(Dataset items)

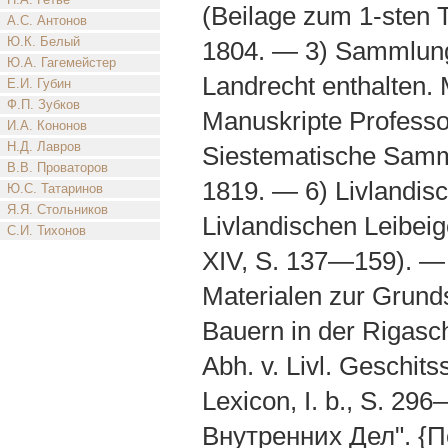
(Beilage zum 1-sten T
А.С. Антонов
Ю.К. Белый
1804. — 3) Sammlung
Ю.А. Гагемейстер
Landrecht enthalten. 
Е.И. Губин
Ф.П. Зубков
Manuskripte Professor
И.А. Кононов
Н.Д. Лавров
Siestematische Samml
В.В. Проваторов
1819. — 6) Livlandisc
Ю.С. Татаринов
Я.Я. Стольников
Livlandischen Leibeig
С.И. Тихонов
ХIV, S. 137—159). —
Materialen zur Grund
Bauern in der Rigasch
Abh. v. Livl. Geschits
Lexicon, I. b., S. 
Внутренних Дел". {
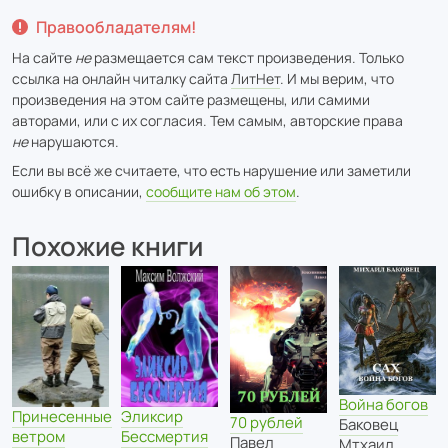
Правообладателям!
На сайте
не
размещается сам текст произведения. Только
ссылка на онлайн читалку сайта
ЛитНет
. И мы верим, что
произведения на этом сайте размещены, или самими
авторами, или с их согласия. Тем самым, авторские права
не
нарушаются.
Если вы всё же считаете, что есть нарушение или заметили
ошибку в описании,
сообщите нам об этом
.
Похожие книги
Война богов
Принесенные
Эликсир
70 рублей
Баковец
ветром
Бессмертия
Павел
Мтхаил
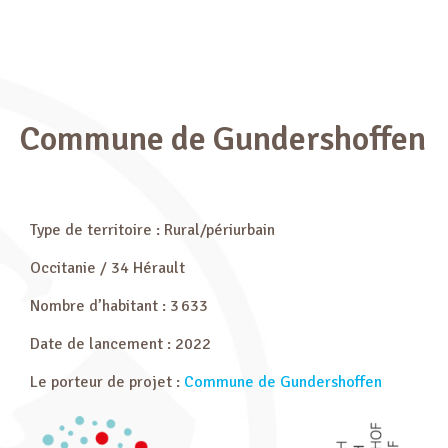
Commune de Gundershoffen
Type de territoire : Rural/périurbain
Occitanie / 34 Hérault
Nombre d’habitant : 3 633
Date de lancement : 2022
Le porteur de projet :
Commune de Gundershoffen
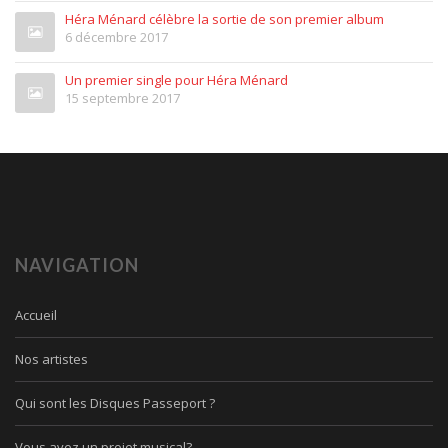
Héra Ménard célèbre la sortie de son premier album
6 décembre 2017
Un premier single pour Héra Ménard
15 septembre 2017
NAVIGATION
Accueil
Nos artistes
Qui sont les Disques Passeport ?
Vous avez un projet musical?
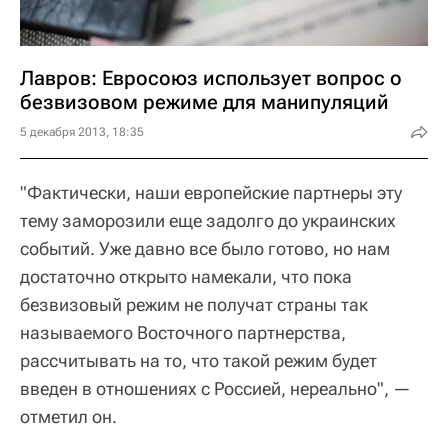
Лавров: Евросоюз использует вопрос о
безвизовом режиме для манипуляций
5 декабря 2013, 18:35
"Фактически, наши европейские партнеры эту
тему заморозили еще задолго до украинских
событий. Уже давно все было готово, но нам
достаточно открыто намекали, что пока
безвизовый режим не получат страны так
называемого Восточного партнерства,
рассчитывать на то, что такой режим будет
введен в отношениях с Россией, нереально", —
отметил он.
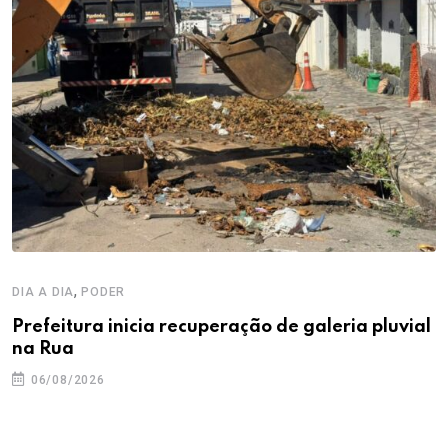
,
DIA A DIA
PODER
Prefeitura inicia recuperação de galeria pluvial
na Rua
06/08/2026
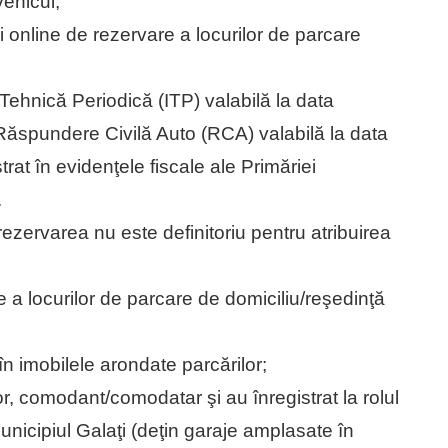
vehicul;
i online de rezervare a locurilor de parcare
 Tehnică Periodică (ITP) valabilă la data
 Răspundere Civilă Auto (RCA) valabilă la data
strat în evidenţele fiscale ale Primăriei
.
ervarea nu este definitoriu pentru atribuirea
e a locurilor de parcare de domiciliu/reşedinţă
în imobilele arondate parcărilor;
ator, comodant/comodatar şi au înregistrat la rolul
municipiul Galaţi (deţin garaje amplasate în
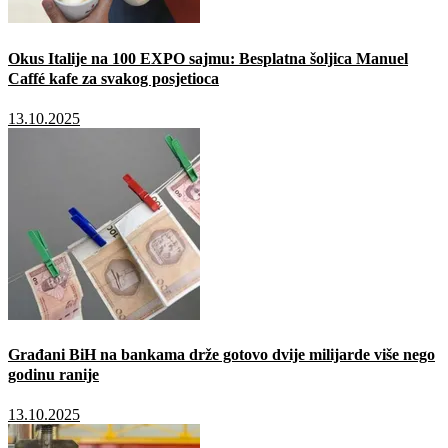
Okus Italije na 100 EXPO sajmu: Besplatna šoljica Manuel
Caffé kafe za svakog posjetioca
13.10.2025
Građani BiH na bankama drže gotovo dvije milijarde više nego
godinu ranije
13.10.2025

◆ WHAT THE EXERCISE ASKS:
From the first line of the records through the line with "мы верим, что", reproduce each line exactly and leave the pictures out.

◆ SOLUTION FOR THIS PROBLEM:
(Beilage zum 1-sten T
А.С. Антонов
Ю.К. Белый
1804. — 3) Sammlung
Ю.А. Гагемейстер
Landrecht enthalten. 
Е.И. Губин
Ф.П. Зубков
Manuskripte Professor
И.А. Кононов
Н.Д. Лавров
Siestematische Samml
В.В. Проваторов
1819. — 6) Livlandisc
Ю.С. Татаринов
Я.Я. Стольников
Livlandischen Leibeig
С.И. Тихонов
ХIV, S. 137—159). —
Materialen zur Grund
Bauern in der Rigasch
Abh. v. Livl. Geschits
Lexicon, I. b., S. 
Внутренних Дел". {
Правообладателям!
На сайте
не
размещается сам текст произведения. Только
ссылка на онлайн читалку сайта
ЛитНет
. И мы верим, что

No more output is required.